[Collection entries]
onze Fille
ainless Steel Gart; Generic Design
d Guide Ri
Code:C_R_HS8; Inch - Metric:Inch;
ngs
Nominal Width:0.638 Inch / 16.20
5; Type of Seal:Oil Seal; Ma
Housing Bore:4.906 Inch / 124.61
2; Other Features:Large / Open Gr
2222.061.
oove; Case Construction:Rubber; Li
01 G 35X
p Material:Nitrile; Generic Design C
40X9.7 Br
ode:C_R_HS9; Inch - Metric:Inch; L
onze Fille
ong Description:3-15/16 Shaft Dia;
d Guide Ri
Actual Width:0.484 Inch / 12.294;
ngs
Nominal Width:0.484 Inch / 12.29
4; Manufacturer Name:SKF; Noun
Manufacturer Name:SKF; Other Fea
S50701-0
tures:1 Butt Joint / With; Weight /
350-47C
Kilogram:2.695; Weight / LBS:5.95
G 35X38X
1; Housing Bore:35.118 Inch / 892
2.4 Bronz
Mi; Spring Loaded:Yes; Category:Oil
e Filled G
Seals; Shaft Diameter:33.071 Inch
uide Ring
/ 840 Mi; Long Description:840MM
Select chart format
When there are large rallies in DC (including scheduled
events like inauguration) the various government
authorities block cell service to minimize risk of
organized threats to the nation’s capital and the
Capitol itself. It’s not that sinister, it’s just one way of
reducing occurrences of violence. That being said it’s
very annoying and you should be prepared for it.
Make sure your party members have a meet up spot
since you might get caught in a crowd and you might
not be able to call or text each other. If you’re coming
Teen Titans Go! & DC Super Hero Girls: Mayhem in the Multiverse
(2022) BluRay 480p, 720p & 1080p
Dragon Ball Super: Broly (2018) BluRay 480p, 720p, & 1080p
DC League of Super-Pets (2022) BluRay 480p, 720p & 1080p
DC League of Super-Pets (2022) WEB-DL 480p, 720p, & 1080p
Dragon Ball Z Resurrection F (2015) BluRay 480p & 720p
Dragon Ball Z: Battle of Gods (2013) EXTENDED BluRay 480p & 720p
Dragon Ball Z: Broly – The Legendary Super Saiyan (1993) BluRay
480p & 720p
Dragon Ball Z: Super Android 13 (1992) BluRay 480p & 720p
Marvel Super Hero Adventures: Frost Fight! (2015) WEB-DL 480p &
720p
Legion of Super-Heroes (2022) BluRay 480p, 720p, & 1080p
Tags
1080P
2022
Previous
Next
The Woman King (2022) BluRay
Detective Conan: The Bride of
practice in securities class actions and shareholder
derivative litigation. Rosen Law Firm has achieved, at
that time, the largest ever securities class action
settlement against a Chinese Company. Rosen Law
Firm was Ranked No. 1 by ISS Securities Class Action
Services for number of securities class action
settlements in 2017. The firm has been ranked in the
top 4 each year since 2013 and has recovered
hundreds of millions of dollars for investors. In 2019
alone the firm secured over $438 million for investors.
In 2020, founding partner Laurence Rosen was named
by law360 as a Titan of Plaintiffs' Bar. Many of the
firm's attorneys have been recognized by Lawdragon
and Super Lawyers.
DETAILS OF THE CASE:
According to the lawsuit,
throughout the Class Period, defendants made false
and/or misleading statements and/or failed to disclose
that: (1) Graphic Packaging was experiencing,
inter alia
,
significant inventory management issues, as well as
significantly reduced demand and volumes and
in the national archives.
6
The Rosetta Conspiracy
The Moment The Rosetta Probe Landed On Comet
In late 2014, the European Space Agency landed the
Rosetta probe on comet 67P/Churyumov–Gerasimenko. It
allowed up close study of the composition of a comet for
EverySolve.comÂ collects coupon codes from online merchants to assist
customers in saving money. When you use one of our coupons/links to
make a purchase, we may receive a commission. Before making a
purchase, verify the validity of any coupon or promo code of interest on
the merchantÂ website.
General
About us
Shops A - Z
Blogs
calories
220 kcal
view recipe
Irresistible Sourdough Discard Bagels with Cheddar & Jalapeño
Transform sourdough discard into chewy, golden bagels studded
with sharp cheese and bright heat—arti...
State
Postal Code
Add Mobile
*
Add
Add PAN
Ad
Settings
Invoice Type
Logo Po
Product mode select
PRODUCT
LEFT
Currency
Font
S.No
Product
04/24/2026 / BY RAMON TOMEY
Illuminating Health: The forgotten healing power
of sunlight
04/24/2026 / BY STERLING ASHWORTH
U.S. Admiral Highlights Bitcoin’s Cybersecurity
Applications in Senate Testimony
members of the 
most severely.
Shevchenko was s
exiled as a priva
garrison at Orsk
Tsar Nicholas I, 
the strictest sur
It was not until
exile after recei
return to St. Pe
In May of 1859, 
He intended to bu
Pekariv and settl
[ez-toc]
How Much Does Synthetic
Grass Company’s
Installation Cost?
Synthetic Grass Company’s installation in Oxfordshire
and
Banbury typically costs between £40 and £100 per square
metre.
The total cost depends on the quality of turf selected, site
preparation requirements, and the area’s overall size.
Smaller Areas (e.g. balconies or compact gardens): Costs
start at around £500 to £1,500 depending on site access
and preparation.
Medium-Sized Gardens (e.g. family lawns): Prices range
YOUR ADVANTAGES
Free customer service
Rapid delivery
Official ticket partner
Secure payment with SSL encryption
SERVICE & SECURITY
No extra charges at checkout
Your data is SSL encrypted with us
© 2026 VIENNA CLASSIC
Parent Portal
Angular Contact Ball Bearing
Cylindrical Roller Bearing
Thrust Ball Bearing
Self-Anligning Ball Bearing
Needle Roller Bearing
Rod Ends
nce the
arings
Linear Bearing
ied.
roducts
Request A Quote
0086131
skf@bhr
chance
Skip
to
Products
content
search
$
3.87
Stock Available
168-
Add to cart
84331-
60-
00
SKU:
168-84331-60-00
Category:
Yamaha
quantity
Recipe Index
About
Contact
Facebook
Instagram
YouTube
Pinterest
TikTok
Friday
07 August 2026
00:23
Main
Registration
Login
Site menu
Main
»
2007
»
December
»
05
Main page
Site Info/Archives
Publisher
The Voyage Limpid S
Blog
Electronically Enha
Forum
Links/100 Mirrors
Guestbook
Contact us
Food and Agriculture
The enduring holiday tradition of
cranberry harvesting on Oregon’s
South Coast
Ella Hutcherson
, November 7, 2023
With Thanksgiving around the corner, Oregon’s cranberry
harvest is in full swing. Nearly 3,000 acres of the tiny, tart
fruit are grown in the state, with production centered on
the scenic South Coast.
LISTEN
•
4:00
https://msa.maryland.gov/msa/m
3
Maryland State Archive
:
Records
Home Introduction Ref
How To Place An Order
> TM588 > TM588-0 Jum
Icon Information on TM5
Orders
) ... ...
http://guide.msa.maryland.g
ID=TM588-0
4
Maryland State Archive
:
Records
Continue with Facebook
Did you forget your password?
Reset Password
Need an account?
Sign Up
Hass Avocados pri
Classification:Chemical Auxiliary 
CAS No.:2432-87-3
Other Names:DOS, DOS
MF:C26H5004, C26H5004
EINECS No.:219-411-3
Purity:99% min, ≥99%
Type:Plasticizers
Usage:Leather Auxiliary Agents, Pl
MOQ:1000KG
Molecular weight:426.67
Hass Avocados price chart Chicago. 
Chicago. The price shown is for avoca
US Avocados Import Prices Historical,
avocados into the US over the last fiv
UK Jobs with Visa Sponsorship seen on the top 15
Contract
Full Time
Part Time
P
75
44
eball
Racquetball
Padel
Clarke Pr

▶ [Requirement]
Only a number is expected in response: how many lines of the records above include the word "preparation".

▶ [Response area]
2